Decoupled Self-supervised Learning for Non-Homophilous Graphs
This addresses the limitation of existing methods that assume homophily, which is often invalid in real-world graphs, making it incremental but important for domain-specific applications.
The paper tackles the problem of self-supervised learning for node representation on non-homophilous graphs, where linked nodes may not share similar features, by developing a decoupled self-supervised learning (DSSL) framework that achieves better performance compared to competitive baselines in extensive experiments.

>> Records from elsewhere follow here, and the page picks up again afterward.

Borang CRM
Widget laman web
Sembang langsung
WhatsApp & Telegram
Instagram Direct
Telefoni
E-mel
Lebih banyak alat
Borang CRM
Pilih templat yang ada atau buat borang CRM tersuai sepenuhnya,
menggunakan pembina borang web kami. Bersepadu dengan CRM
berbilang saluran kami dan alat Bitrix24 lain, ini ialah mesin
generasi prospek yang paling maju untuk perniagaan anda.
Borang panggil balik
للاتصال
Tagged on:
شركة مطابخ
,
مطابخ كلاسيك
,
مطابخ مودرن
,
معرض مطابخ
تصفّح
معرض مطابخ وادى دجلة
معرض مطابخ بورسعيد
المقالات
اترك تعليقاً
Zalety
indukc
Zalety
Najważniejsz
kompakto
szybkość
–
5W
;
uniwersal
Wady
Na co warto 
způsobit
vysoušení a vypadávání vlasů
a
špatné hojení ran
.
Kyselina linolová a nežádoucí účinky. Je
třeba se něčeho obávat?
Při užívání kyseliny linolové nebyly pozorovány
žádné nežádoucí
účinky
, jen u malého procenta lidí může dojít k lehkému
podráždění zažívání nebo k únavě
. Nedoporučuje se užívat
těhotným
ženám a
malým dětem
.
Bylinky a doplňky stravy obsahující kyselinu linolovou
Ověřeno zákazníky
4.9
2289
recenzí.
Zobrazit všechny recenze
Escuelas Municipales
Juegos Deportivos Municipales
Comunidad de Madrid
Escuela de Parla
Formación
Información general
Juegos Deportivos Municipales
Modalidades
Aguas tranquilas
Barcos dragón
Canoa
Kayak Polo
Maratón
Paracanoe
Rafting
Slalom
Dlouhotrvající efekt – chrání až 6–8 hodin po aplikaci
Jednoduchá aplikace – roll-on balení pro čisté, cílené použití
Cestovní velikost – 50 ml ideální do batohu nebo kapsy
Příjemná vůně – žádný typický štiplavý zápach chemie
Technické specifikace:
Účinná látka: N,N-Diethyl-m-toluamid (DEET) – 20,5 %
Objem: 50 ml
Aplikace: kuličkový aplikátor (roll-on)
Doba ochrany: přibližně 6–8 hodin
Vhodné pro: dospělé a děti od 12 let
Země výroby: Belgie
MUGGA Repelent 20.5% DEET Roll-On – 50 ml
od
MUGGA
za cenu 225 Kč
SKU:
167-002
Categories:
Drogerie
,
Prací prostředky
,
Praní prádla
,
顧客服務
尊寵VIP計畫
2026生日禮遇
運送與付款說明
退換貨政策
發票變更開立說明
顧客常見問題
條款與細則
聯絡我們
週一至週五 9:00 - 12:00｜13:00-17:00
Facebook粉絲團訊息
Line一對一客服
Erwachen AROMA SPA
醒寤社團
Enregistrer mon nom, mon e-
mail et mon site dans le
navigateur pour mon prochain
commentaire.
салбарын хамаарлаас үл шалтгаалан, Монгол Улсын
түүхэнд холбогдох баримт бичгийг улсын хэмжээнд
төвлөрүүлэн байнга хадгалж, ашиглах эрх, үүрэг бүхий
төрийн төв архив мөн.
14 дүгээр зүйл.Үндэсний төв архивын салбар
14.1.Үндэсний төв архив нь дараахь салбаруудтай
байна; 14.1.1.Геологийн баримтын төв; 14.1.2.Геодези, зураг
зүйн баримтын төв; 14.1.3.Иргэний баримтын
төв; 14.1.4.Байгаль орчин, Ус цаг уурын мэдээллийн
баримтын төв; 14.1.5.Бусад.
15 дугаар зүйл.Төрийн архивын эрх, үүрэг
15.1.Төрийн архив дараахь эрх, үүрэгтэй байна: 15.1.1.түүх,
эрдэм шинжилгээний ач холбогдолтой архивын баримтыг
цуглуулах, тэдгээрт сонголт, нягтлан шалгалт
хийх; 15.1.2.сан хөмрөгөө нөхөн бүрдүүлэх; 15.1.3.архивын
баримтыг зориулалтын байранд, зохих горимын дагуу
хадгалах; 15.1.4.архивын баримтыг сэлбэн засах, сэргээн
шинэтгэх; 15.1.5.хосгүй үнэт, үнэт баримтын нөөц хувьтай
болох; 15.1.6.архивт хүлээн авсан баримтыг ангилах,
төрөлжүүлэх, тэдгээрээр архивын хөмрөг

This paper studies the problem of conducting self-supervised learning for node representation learning on graphs. Most existing self-supervised learning methods assume the graph is homophilous, where linked nodes often belong to the same class or have similar features. However, such assumptions of homophily do not always hold in real-world graphs. We address this problem by developing a decoupled self-supervised learning (DSSL) framework for graph neural networks. DSSL imitates a generative process of nodes and links from latent variable modeling of the semantic structure, which decouples different underlying semantics between different neighborhoods into the self-supervised learning process. Our DSSL framework is agnostic to the encoders and does not need prefabricated augmentations, thus is flexible to different graphs. To effectively optimize the framework, we derive the evidence lower bound of the self-supervised objective and develop a scalable training algorithm with variational inference. We provide a theoretical analysis to justify that DSSL enjoys the better downstream performance. Extensive experiments on various types of graph benchmarks demonstrate that our proposed framework can achieve better performance compared with competitive baselines.